** Data extract follows **
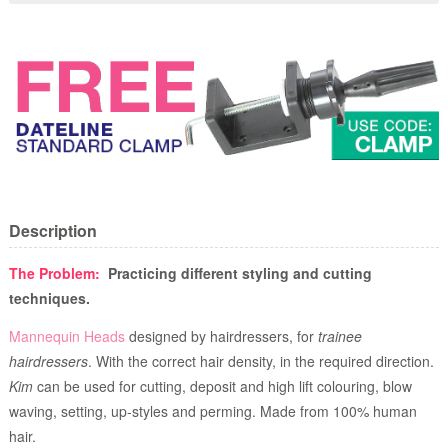
Description
The Problem:
Practicing different styling and cutting
techniques.
Mannequin Heads
designed by hairdressers, for
trainee
hairdressers
. With the correct hair density, in the required direction.
Kim
can be used for cutting, deposit and high lift colouring, blow
waving, setting, up-styles and perming. Made from 100% human
hair.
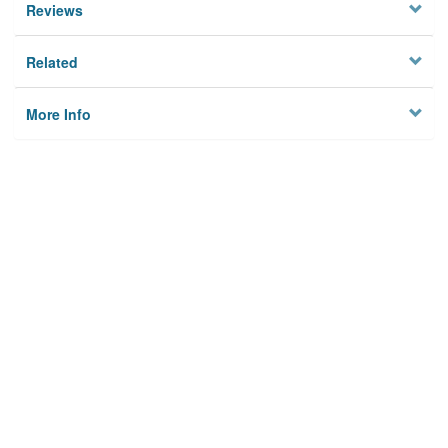
Reviews
Related
More Info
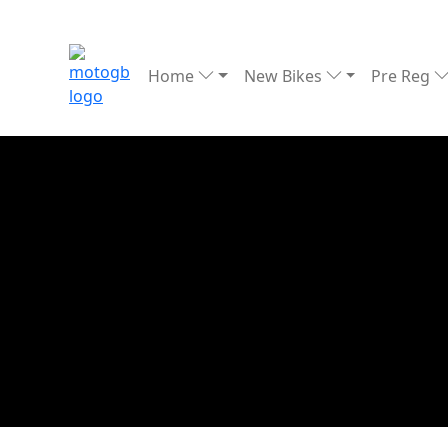
Home
New Bikes
Pre Reg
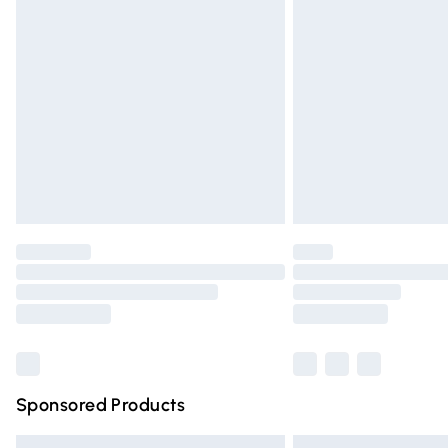
Premium DPD Next Day Delivery
Order before 9pm Sunday - Friday and 
Bulky Item Delivery
Northern Ireland Super Saver Delivery
Northern Ireland Standard Delivery
Unlimited free delivery for a year with Un
Find out more
Please note, some delivery methods are n
partners & they may have longer deliver
Find out more
Sponsored Products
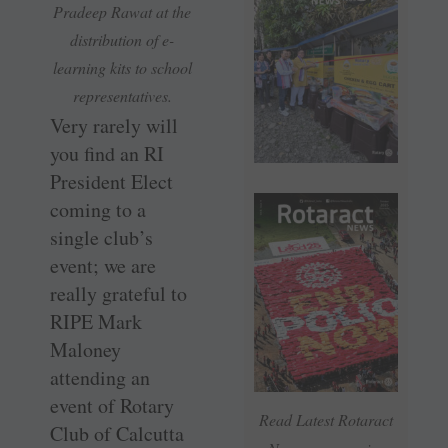
Pradeep Rawat at the
distribution of e-
learning kits to school
representatives.
Very rarely will
you find an RI
President Elect
coming to a
single club’s
event; we are
really grateful to
RIPE Mark
Maloney
attending an
event of Rotary
Read Latest Rotaract
Club of Calcutta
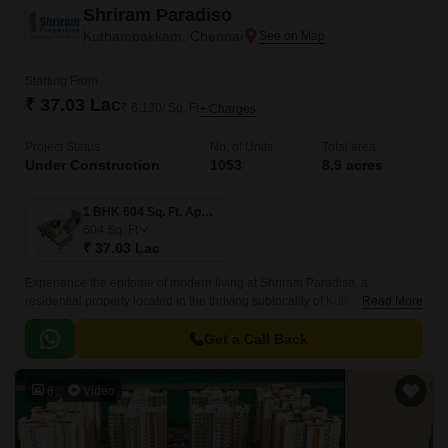
Shriram Paradiso
Kuthambakkam, Chennai
Starting From
₹ 37.03 Lac
₹ 6,130/ Sq. Ft
+ Charges
Project Status
No. of Units
Total area
Under Construction
1053
8.9 acres
1 BHK 604 Sq. Ft. Apartment
604
Sq. Ft
₹ 37.03 Lac
Experience the epitome of modern living at Shriram Paradiso, a
residential property located in the thriving sublocality of Kuthambakkam.
Read More
This strategic location, just 2.
Get a Call Back
8
Video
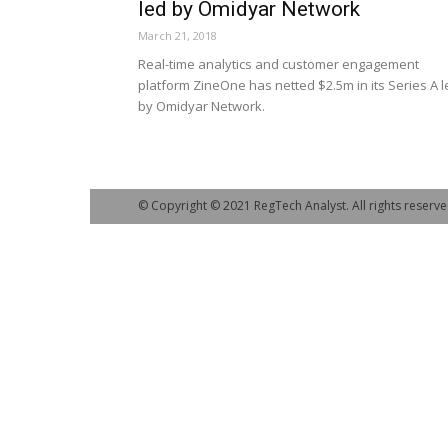
led by Omidyar Network
March 21, 2018
Real-time analytics and customer engagement
platform ZineOne has netted $2.5m in its Series A l
by Omidyar Network.
© Copyright © 2021 RegTech Analyst. All rights reserve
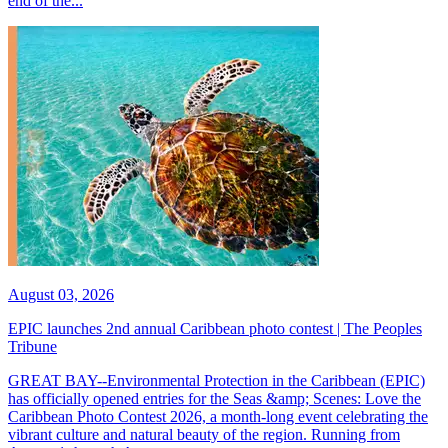
end of the...
August 03, 2026
EPIC launches 2nd annual Caribbean photo contest | The Peoples
Tribune
GREAT BAY--Environmental Protection in the Caribbean (EPIC)
has officially opened entries for the Seas &amp; Scenes: Love the
Caribbean Photo Contest 2026, a month-long event celebrating the
vibrant culture and natural beauty of the region. Running from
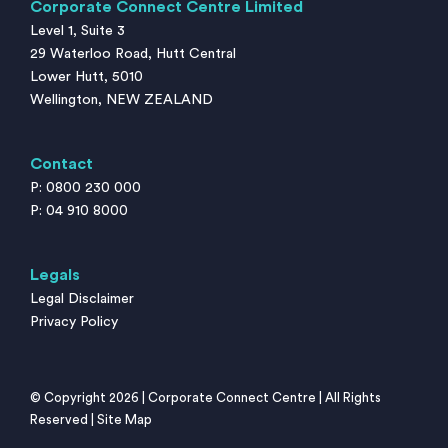
Corporate Connect Centre Limited
Level 1, Suite 3
29 Waterloo Road, Hutt Central
Lower Hutt, 5010
Wellington, NEW ZEALAND
Contact
P: 0800 230 000
P: 04 910 8000
Legals
Legal Disclaimer
Privacy Policy
© Copyright 2026 | Corporate Connect Centre | All Rights
Reserved |
Site Map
** End of Data extract **
■ **Task details**
Bring together each line above where the string "Connect" turns up.

■ **Exercise answer**
Corporate Connect Centre Limited
© Copyright 2026 | Corporate Connect Centre | All Rights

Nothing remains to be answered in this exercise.